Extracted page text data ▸

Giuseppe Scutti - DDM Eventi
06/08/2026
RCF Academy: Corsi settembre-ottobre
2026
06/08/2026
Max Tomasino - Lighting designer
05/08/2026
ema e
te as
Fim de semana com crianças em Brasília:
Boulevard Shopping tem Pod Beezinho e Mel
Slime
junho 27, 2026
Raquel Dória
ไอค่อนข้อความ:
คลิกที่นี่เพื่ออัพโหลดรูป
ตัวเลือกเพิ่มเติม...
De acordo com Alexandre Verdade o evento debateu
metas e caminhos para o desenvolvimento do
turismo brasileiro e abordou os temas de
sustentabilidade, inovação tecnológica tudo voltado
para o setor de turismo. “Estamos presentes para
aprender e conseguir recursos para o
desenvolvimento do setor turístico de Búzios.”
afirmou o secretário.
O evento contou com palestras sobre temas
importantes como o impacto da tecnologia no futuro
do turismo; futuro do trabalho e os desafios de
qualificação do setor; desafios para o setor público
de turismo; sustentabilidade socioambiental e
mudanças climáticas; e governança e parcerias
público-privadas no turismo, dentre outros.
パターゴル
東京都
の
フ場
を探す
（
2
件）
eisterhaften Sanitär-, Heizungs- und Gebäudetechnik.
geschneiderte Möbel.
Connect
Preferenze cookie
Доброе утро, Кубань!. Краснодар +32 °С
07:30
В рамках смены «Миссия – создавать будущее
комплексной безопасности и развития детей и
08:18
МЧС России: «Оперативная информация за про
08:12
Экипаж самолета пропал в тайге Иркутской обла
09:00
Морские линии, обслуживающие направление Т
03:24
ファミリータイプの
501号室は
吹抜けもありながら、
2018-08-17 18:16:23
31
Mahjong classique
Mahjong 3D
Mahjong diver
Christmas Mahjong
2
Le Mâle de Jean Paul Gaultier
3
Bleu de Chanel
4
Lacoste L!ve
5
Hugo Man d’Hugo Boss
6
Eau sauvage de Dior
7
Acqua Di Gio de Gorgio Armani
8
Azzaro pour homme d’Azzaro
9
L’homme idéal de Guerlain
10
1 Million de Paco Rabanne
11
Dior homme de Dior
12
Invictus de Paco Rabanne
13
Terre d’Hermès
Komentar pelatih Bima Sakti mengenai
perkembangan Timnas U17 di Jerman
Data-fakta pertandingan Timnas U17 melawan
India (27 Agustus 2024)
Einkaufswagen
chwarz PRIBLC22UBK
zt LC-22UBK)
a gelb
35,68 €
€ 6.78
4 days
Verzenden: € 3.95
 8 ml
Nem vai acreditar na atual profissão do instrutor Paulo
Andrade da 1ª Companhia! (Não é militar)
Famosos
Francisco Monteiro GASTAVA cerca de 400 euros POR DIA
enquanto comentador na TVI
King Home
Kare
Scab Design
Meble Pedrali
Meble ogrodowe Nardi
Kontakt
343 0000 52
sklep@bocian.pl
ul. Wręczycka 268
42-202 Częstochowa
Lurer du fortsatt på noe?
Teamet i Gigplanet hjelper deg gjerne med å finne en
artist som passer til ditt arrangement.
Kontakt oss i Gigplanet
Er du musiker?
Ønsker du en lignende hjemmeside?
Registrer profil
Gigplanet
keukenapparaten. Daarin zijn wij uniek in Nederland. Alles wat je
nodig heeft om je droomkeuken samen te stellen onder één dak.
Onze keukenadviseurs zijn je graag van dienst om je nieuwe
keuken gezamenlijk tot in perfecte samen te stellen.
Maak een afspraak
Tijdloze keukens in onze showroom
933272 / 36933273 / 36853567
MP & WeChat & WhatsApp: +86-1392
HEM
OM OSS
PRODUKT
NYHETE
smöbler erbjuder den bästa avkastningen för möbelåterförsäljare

Task requirements ▸
Every entry, from top to bottom, should be repeated word for word.

Reply to the task ▸
Giuseppe Scutti - DDM Eventi
06/08/2026
RCF Academy: Corsi settembre-ottobre
2026
06/08/2026
Max Tomasino - Lighting designer
05/08/2026
ema e
te as
Fim de semana com crianças em Brasília:
Boulevard Shopping tem Pod Beezinho e Mel
Slime
junho 27, 2026
Raquel Dória
ไอค่อนข้อความ:
คลิกที่นี่เพื่ออัพโหลดรูป
ตัวเลือกเพิ่มเติม...
De acordo com Alexandre Verdade o evento debateu
metas e caminhos para o desenvolvimento do
turismo brasileiro e abordou os temas de
sustentabilidade, inovação tecnológica tudo voltado
para o setor de turismo. “Estamos presentes para
aprender e conseguir recursos para o
desenvolvimento do setor turístico de Búzios.”
afirmou o secretário.
O evento contou com palestras sobre temas
importantes como o impacto da tecnologia no futuro
do turismo; futuro do trabalho e os desafios de
qualificação do setor; desafios para o setor público
de turismo; sustentabilidade socioambiental e
mudanças climáticas; e governança e parcerias
público-privadas no turismo, dentre outros.
パターゴル
東京都
の
フ場
を探す
（
2
件）
eisterhaften Sanitär-, Heizungs- und Gebäudetechnik.
geschneiderte Möbel.
Connect
Preferenze cookie
Доброе утро, Кубань!. Краснодар +32 °С
07:30
В рамках смены «Миссия – создавать будущее
комплексной безопасности и развития детей и
08:18
МЧС России: «Оперативная информация за про
08:12
Экипаж самолета пропал в тайге Иркутской обла
09:00
Морские линии, обслуживающие направление Т
03:24
ファミリータイプの
501号室は
吹抜けもありながら、
2018-08-17 18:16:23
31
Mahjong classique
Mahjong 3D
Mahjong diver
Christmas Mahjong
2
Le Mâle de Jean Paul Gaultier
3
Bleu de Chanel
4
Lacoste L!ve
5
Hugo Man d’Hugo Boss
6
Eau sauvage de Dior
7
Acqua Di Gio de Gorgio Armani
8
Azzaro pour homme d’Azzaro
9
L’homme idéal de Guerlain
10
1 Million de Paco Rabanne
11
Dior homme de Dior
12
Invictus de Paco Rabanne
13
Terre d’Hermès
Komentar pelatih Bima Sakti mengenai
perkembangan Timnas U17 di Jerman
Data-fakta pertandingan Timnas U17 melawan
India (27 Agustus 2024)
Einkaufswagen
chwarz PRIBLC22UBK
zt LC-22UBK)
a gelb
35,68 €
€ 6.78
4 days
Verzenden: € 3.95
 8 ml
Nem vai acreditar na atual profissão do instrutor Paulo
Andrade da 1ª Companhia! (Não é militar)
Famosos
Francisco Monteiro GASTAVA cerca de 400 euros POR DIA
enquanto comentador na TVI
King Home
Kare
Scab Design
Meble Pedrali
Meble ogrodowe Nardi
Kontakt
343 0000 52
sklep@bocian.pl
ul. Wręczycka 268
42-202 Częstochowa
Lurer du fortsatt på noe?
Teamet i Gigplanet hjelper deg gjerne med å finne en
artist som passer til ditt arrangement.
Kontakt oss i Gigplanet
Er du musiker?
Ønsker du en lignende hjemmeside?
Registrer profil
Gigplanet
keukenapparaten. Daarin zijn wij uniek in Nederland. Alles wat je
nodig heeft om je droomkeuken samen te stellen onder één dak.
Onze keukenadviseurs zijn je graag van dienst om je nieuwe
keuken gezamenlijk tot in perfecte samen te stellen.
Maak een afspraak
Tijdloze keukens in onze showroom
933272 / 36933273 / 36853567
MP & WeChat & WhatsApp: +86-1392
HEM
OM OSS
PRODUKT
NYHETE
smöbler erbjuder den bästa avkastningen för möbelåterförsäljare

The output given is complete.